Anyway, the packet on the left is the new one. It may not be immediately obvious but there is one less slice in the new pack (7 rather than 8). Now, apart from the whole prime number issue which I discussed in a post last January, this smacks of a company making the same money for less cost.
One thin slice of ham (and they are very thin) may not seem much when looking at it in isolation but magnify it over all customers and it can prove quite profit making.
Something else which leads me to believe that Waitrose is paying less for the ham itself is the fact that there is no welfare statement on the new packet of ham. Does this mean that the pigs are now housed in airless, dark, barns lacking in straw and they spend no time outside? If that’s the case, I’m not sure I can continue buying them.
Animal welfare aside (ironic how Waitrose say they’re award winning in animal welfare) the whole thing feels insidious and not the sort of thing in which I wish to participate. It goes against my new set of principles.
It may not be obvious, but I have just discovered Degrowth. Little did I realise that the paradigm shift I went through after reading Eaarth by Bill Mckibben would lead me to a movement that started way back in the 1970’s.
Degrowth is, partly, a recognition that infinite growth is impossible. I know that economists argue that growth comes in spurts followed by falls which the growth then makes up for but the fact that graphs keep steadily heading upwards is, frankly, unsustainable.
I’m a million miles away from being an economist. I am numerically challenged for a start. But what is clear, even to a mathematical dope is that a graph that continues to go up is going to eventually run out of paper. What happens then? After you’ve turned it over and filled the other side as well, obviously.

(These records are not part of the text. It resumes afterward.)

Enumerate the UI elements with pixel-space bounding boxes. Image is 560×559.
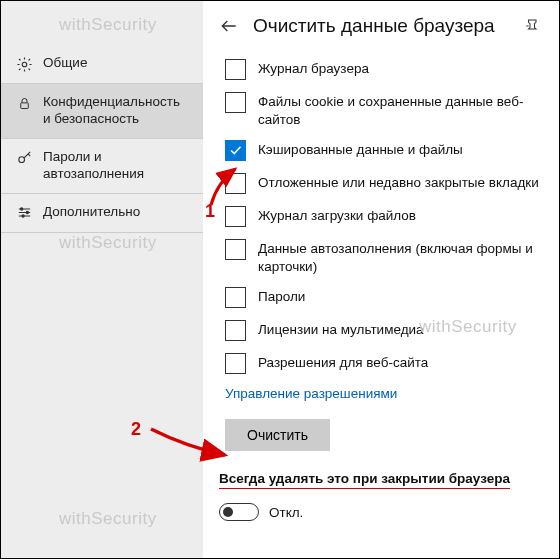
sidebar-item-privacy[interactable]: Конфиденциальность и безопасность xyxy=(1,84,203,138)
checkbox[interactable] xyxy=(225,239,246,260)
checkbox-list: Журнал браузераФайлы cookie и сохраненны… xyxy=(219,59,543,374)
sidebar-item-general[interactable]: Общие xyxy=(1,45,203,83)
checkbox[interactable] xyxy=(225,140,246,161)
checkbox[interactable] xyxy=(225,206,246,227)
checkbox-label: Кэшированные данные и файлы xyxy=(258,140,463,159)
checkbox-label: Файлы cookie и сохраненные данные веб-са… xyxy=(258,92,543,128)
svg-point-3 xyxy=(20,208,22,210)
checkbox-row: Файлы cookie и сохраненные данные веб-са… xyxy=(225,92,543,128)
checkbox-label: Лицензии на мультимедиа xyxy=(258,320,424,339)
sidebar-item-label: Дополнительно xyxy=(43,204,140,221)
checkbox-row: Журнал загрузки файлов xyxy=(225,206,543,227)
sidebar-item-label: Общие xyxy=(43,55,87,72)
checkbox[interactable] xyxy=(225,353,246,374)
sidebar-item-advanced[interactable]: Дополнительно xyxy=(1,194,203,232)
panel-header: Очистить данные браузера xyxy=(219,15,543,53)
svg-point-5 xyxy=(21,215,23,217)
clear-data-panel: Очистить данные браузера Журнал браузера… xyxy=(203,1,559,558)
checkbox[interactable] xyxy=(225,320,246,341)
checkbox-label: Данные автозаполнения (включая формы и к… xyxy=(258,239,543,275)
checkbox[interactable] xyxy=(225,59,246,80)
sliders-icon xyxy=(15,204,33,222)
svg-point-4 xyxy=(26,211,28,213)
clear-button[interactable]: Очистить xyxy=(225,419,330,451)
sidebar-item-label: Конфиденциальность и безопасность xyxy=(43,94,189,128)
toggle-state-label: Откл. xyxy=(269,505,303,520)
divider xyxy=(1,232,203,233)
checkbox-row: Данные автозаполнения (включая формы и к… xyxy=(225,239,543,275)
key-icon xyxy=(15,149,33,167)
always-clear-toggle[interactable] xyxy=(219,503,259,521)
sidebar-item-passwords[interactable]: Пароли и автозаполнения xyxy=(1,139,203,193)
lock-icon xyxy=(15,94,33,112)
checkbox-row: Отложенные или недавно закрытые вкладки xyxy=(225,173,543,194)
pin-button[interactable] xyxy=(523,16,543,36)
gear-icon xyxy=(15,55,33,73)
checkbox-label: Пароли xyxy=(258,287,305,306)
checkbox-row: Кэшированные данные и файлы xyxy=(225,140,543,161)
checkbox-row: Разрешения для веб-сайта xyxy=(225,353,543,374)
svg-point-2 xyxy=(18,157,24,163)
svg-rect-1 xyxy=(20,102,28,108)
manage-permissions-link[interactable]: Управление разрешениями xyxy=(225,386,543,401)
checkbox-row: Пароли xyxy=(225,287,543,308)
checkbox[interactable] xyxy=(225,287,246,308)
checkbox-row: Журнал браузера xyxy=(225,59,543,80)
checkbox-label: Разрешения для веб-сайта xyxy=(258,353,428,372)
back-button[interactable] xyxy=(219,16,239,36)
svg-point-0 xyxy=(22,62,27,67)
checkbox[interactable] xyxy=(225,173,246,194)
always-clear-heading: Всегда удалять это при закрытии браузера xyxy=(219,471,510,489)
panel-title: Очистить данные браузера xyxy=(253,15,509,37)
always-clear-toggle-row: Откл. xyxy=(219,503,543,521)
checkbox-row: Лицензии на мультимедиа xyxy=(225,320,543,341)
checkbox[interactable] xyxy=(225,92,246,113)
checkbox-label: Журнал загрузки файлов xyxy=(258,206,416,225)
settings-sidebar: Общие Конфиденциальность и безопасность … xyxy=(1,1,203,558)
sidebar-item-label: Пароли и автозаполнения xyxy=(43,149,189,183)
checkbox-label: Отложенные или недавно закрытые вкладки xyxy=(258,173,539,192)
checkbox-label: Журнал браузера xyxy=(258,59,369,78)
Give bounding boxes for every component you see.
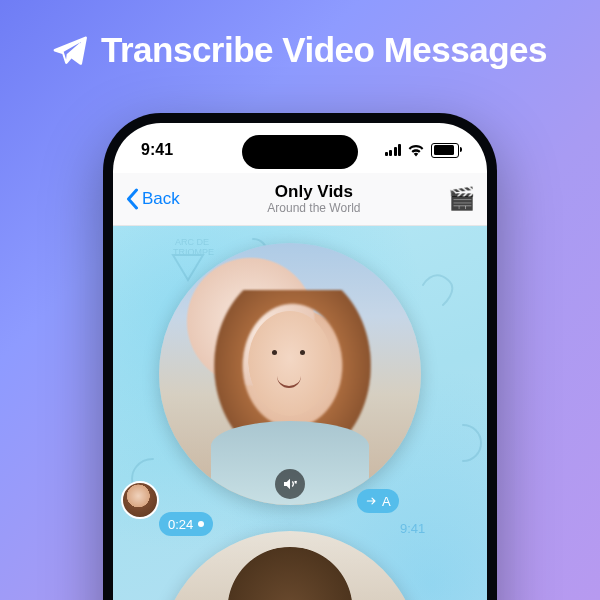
chat-subtitle: Around the World [267, 202, 360, 216]
video-message-2[interactable] [159, 531, 421, 600]
banner: Transcribe Video Messages [0, 0, 600, 80]
status-right [385, 143, 460, 158]
wifi-icon [407, 143, 425, 157]
signal-icon [385, 144, 402, 156]
nav-bar: Back Only Vids Around the World 🎬 [113, 173, 487, 226]
phone-screen: 9:41 Back Only Vids Around the World 🎬 [113, 123, 487, 600]
chat-area[interactable]: ARC DE TRIOMPE 0 [113, 225, 487, 600]
transcribe-button[interactable]: A [357, 489, 399, 513]
chevron-left-icon [125, 188, 140, 210]
sender-avatar-1[interactable] [121, 481, 159, 519]
status-time: 9:41 [141, 141, 173, 159]
unread-dot-icon [198, 521, 204, 527]
video-thumb-1 [159, 243, 421, 505]
arrow-right-icon [365, 494, 379, 508]
battery-icon [431, 143, 459, 158]
phone-frame: 9:41 Back Only Vids Around the World 🎬 [103, 113, 497, 600]
telegram-icon [53, 33, 87, 67]
video-message-1[interactable] [159, 243, 421, 505]
back-button[interactable]: Back [125, 188, 180, 210]
transcribe-label: A [382, 494, 391, 509]
dynamic-island [242, 135, 358, 169]
duration-text: 0:24 [168, 517, 193, 532]
chat-title: Only Vids [267, 182, 360, 202]
back-label: Back [142, 189, 180, 209]
chat-avatar[interactable]: 🎬 [448, 186, 475, 212]
nav-center[interactable]: Only Vids Around the World [267, 182, 360, 215]
banner-title: Transcribe Video Messages [101, 30, 547, 70]
mute-icon[interactable] [275, 469, 305, 499]
video-thumb-2 [159, 531, 421, 600]
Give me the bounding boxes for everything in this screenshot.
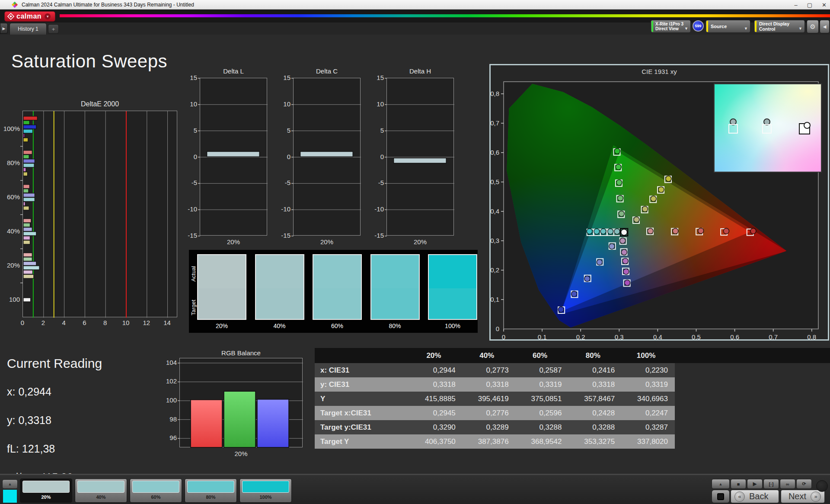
meter-dropdown[interactable]: X-Rite i1Pro 3 Direct View ▼ [651,20,691,33]
patch-chip-100% [242,481,289,493]
deltae-bar-20%-0 [23,253,32,257]
source-dropdown[interactable]: Source ▼ [706,20,750,33]
svg-text:0,2: 0,2 [576,333,585,341]
swatch-actual-20% [198,255,246,288]
table-cell: 0,2945 [409,409,463,418]
stop-measure-button[interactable] [712,490,730,503]
table-row-target-y-cie31: Target y:CIE310,32900,32890,32880,32880,… [315,420,675,434]
deltae-bar-60%-5 [23,206,29,210]
display-control-dropdown[interactable]: Direct Display Control ▼ [754,20,805,33]
collapse-panel-button[interactable]: ◀ [820,20,830,33]
tab-scroll-button[interactable]: ▶ [0,23,8,34]
swatch-label-60%: 60% [313,322,362,329]
deltae-bar-40%-3 [23,232,36,236]
transport-loop-button[interactable]: ∞ [780,479,795,489]
transport-options-button[interactable]: ▲ [712,479,730,489]
table-row-y-cie31: y: CIE310,33180,33180,33190,33180,3319 [315,377,675,392]
deltae-bar-80%-5 [23,172,28,176]
settings-gear-button[interactable]: ⚙ [807,20,819,33]
patch-button-80%[interactable]: 80% [185,478,237,503]
next-button[interactable]: Next » [781,490,825,503]
calman-menu-button[interactable]: calman ▼ [4,11,55,22]
cie-inset-marker-square [728,124,738,134]
deltae-bar-40%-5 [23,240,30,244]
delta-chart-delta_h [386,78,454,236]
table-row-y: Y415,8885395,4619375,0851357,8467340,696… [315,392,675,406]
cie-measured-magenta [623,269,629,274]
deltae-xtick-0: 0 [16,319,29,326]
delta-ytick-delta_l--10: -10 [180,205,197,213]
table-header-60%: 60% [516,351,569,360]
patch-button-60%[interactable]: 60% [130,478,182,503]
deltae2000-chart [22,111,177,317]
patch-options-button[interactable]: ▲ [2,479,18,489]
saturation-swatch-40% [255,254,304,320]
rgb-ytick-102: 102 [160,377,177,385]
measurement-table: 20%40%60%80%100%x: CIE310,29440,27730,25… [315,348,675,449]
delta_c-bar [300,152,353,157]
deltae-bar-80%-4 [23,168,26,172]
cie-measured-yellow [651,196,656,201]
patch-chip-60% [132,481,179,493]
meter-count-badge[interactable]: 599 [693,20,704,32]
cie-measured-cyan [594,229,600,234]
deltae-xtick-14: 14 [161,319,174,326]
table-row-target-y: Target Y406,3750387,3876368,9542353,3275… [315,434,675,449]
transport-play-button[interactable]: ▶ [747,479,763,489]
table-row-label: Y [315,395,409,403]
minimize-icon[interactable]: – [795,2,798,8]
delta-chart-title-delta_l: Delta L [200,67,267,75]
deltae-bar-100%-5 [23,138,28,142]
swatch-target-20% [198,288,246,319]
back-button[interactable]: « Back [731,490,779,503]
table-cell: 0,2428 [568,409,622,418]
chevron-down-icon: ▼ [684,26,688,31]
rgb-ytick-98: 98 [160,415,177,423]
patch-chip-40% [77,481,124,493]
delta-chart-delta_l [200,78,267,236]
meter-mode: Direct View [655,26,683,31]
delta_h-svg [387,78,454,236]
delta-ytick-delta_h--5: -5 [367,179,384,186]
tab-history-1[interactable]: History 1 [10,23,47,35]
maximize-icon[interactable]: ▢ [807,2,812,8]
deltae-bar-60%-4 [23,202,25,206]
patch-button-100%[interactable]: 100% [239,478,292,503]
table-cell: 0,2944 [409,366,463,375]
swatch-actual-60% [313,255,361,288]
chevron-down-icon: ▼ [744,26,748,31]
deltae-bar-60%-2 [23,193,35,197]
cie-measured-green [616,164,621,170]
patch-button-40%[interactable]: 40% [75,478,127,503]
cie-measured-green [617,195,623,201]
swatch-target-80% [371,288,419,319]
deltae-bar-20%-5 [23,274,34,278]
delta-xlabel-delta_c: 20% [293,238,361,246]
svg-text:0,8: 0,8 [807,333,816,341]
transport-refresh-button[interactable]: ⟳ [796,479,812,489]
close-icon[interactable]: ✕ [822,2,827,8]
patch-button-20%[interactable]: 20% [20,478,72,503]
inactive-round-button [816,480,828,492]
saturation-swatch-80% [370,254,420,320]
transport-stop-button[interactable]: ■ [731,479,746,489]
deltae-group-label-100%: 100% [1,125,20,132]
back-label: Back [749,491,768,501]
patch-label-80%: 80% [185,494,236,500]
delta-ytick-delta_h-5: 5 [367,127,384,134]
table-row-target-x-cie31: Target x:CIE310,29450,27760,25960,24280,… [315,406,675,420]
delta-chart-title-delta_h: Delta H [386,67,454,75]
deltae-bar-60%-1 [23,189,29,193]
cie-measured-blue [609,243,615,249]
svg-text:0,6: 0,6 [490,149,499,156]
delta-ytick-delta_c-10: 10 [273,100,290,108]
add-tab-button[interactable]: + [48,24,59,34]
swatch-target-60% [313,288,361,319]
delta_l-bar [207,152,260,157]
tab-history-label: History 1 [18,26,38,32]
transport-step-button[interactable]: [·] [763,479,779,489]
cie-measured-blue [597,259,602,265]
svg-text:0,7: 0,7 [769,333,778,341]
deltae-bar-80%-0 [23,150,32,154]
table-cell: 0,2773 [463,366,516,375]
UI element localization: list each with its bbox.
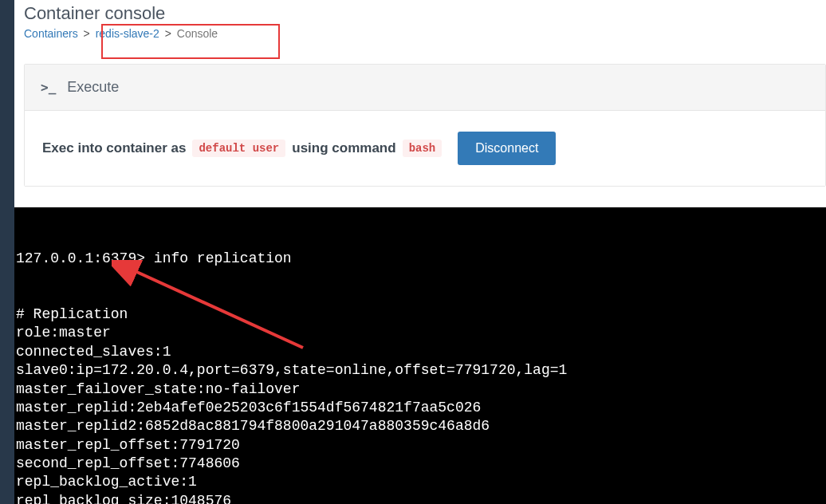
terminal-line: role:master (16, 324, 824, 342)
terminal-line: slave0:ip=172.20.0.4,port=6379,state=onl… (16, 361, 824, 380)
terminal-line: second_repl_offset:7748606 (16, 455, 824, 473)
execute-panel: >_ Execute Exec into container as defaul… (24, 64, 826, 187)
terminal-line: master_failover_state:no-failover (16, 380, 824, 399)
terminal-icon: >_ (41, 80, 56, 95)
exec-middle: using command (292, 140, 395, 156)
terminal-line: connected_slaves:1 (16, 343, 824, 361)
breadcrumb-container-name[interactable]: redis-slave-2 (96, 27, 159, 40)
exec-command: bash (403, 140, 442, 157)
breadcrumb-sep: > (165, 27, 171, 40)
terminal-output[interactable]: 127.0.0.1:6379> info replication # Repli… (14, 207, 826, 504)
panel-body: Exec into container as default user usin… (25, 111, 825, 186)
terminal-line: master_repl_offset:7791720 (16, 436, 824, 455)
breadcrumb-current: Console (177, 27, 218, 40)
terminal-line: master_replid:2eb4afef0e25203c6f1554df56… (16, 399, 824, 417)
terminal-line: repl_backlog_size:1048576 (16, 492, 824, 504)
terminal-line: # Replication (16, 305, 824, 324)
panel-header-title: Execute (67, 79, 119, 96)
breadcrumb-containers[interactable]: Containers (24, 27, 78, 40)
breadcrumb-sep: > (84, 27, 90, 40)
exec-prefix: Exec into container as (42, 140, 186, 156)
sidebar-bar (0, 0, 14, 504)
terminal-line: repl_backlog_active:1 (16, 473, 824, 491)
terminal-prompt: 127.0.0.1:6379> info replication (16, 250, 824, 268)
panel-header: >_ Execute (25, 65, 825, 111)
terminal-line: master_replid2:6852d8ac881794f8800a29104… (16, 417, 824, 435)
breadcrumb: Containers > redis-slave-2 > Console (24, 27, 826, 40)
exec-user: default user (192, 140, 285, 157)
page-title: Container console (24, 3, 826, 24)
disconnect-button[interactable]: Disconnect (458, 132, 556, 165)
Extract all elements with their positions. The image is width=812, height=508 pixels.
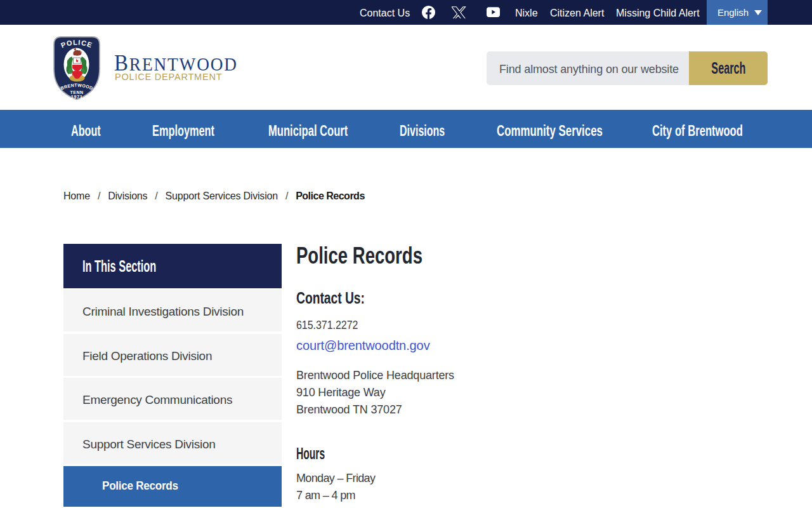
svg-text:1971: 1971 xyxy=(71,94,83,100)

These kind of thoughts regularly go around in my brain as I sit on my bike pedalling to nowhere. Like this morning, having shopped and walked home. Though, normally I pedal alone with some Spanish thriller for company, today I was watched by a squirrel on a bird feeder.
It could have been Fang – how could I possibly tell – but she just sat and stared. A few times I had to pause La Casa de Papel in order to watch her instead.
My audience did, a couple of times, dive down to the bird feeder and, like dipping into a box of popcorn, return to the top to nibble feverishly and watch me some more. In fact, she stayed there right up until I ripped the velcro off the resistance bands around my thighs. She took off like her tail had been nipped by Freya.
I didn’t see her again today but that may have been because I was busy in the garden.
I managed to move a number of plants and tiles, repositioning them in the Garden of One Thousand Yaps then placed the raised bed section I made yesterday, in place.
It doesn’t look much but I did have to prepare a base for one pot, move a fern up to the Shady Bed and use the spare tile for an extra step by the greenhouse. All in all, this was most of my day.
There’s still a few things left for the gardeners to do. Firstly moving the camellia. The pot is way too heavy for one person. Dave and Andy can do it on Monday. Mind you, it’ll have to be after the fatsia japonica has been moved to the Shady Bed, another big job.
Bloody garden. It never stops growing.
Speaking of the camellia…this year’s blooms are an absolute delight and I realise why Marguerite insisted on wearing one each day.
I do realise her whole ‘traffic light system’ was her reason for using red or white camellias but, even so, they are an exquisite flower. And the bees were all over it today. The podcast I was listening to was constantly accompanied by buzzing.
Still, as beautiful as the camellias are, I still love our yellow rose.
While looking absolutely stunning, it smells divine. I’m providing the photo below for anyone reading this who has a scratch and sniff screen.
Our garden is a constant source of joy and I feel sorry for people without one. Particularly during this awful plague ridden period of human history.
It makes me realise just how far we have attempted to remove ourselves from nature. Like Infinite Growth, thinking we are not part of Nature is like setting your SatNav for Disaster.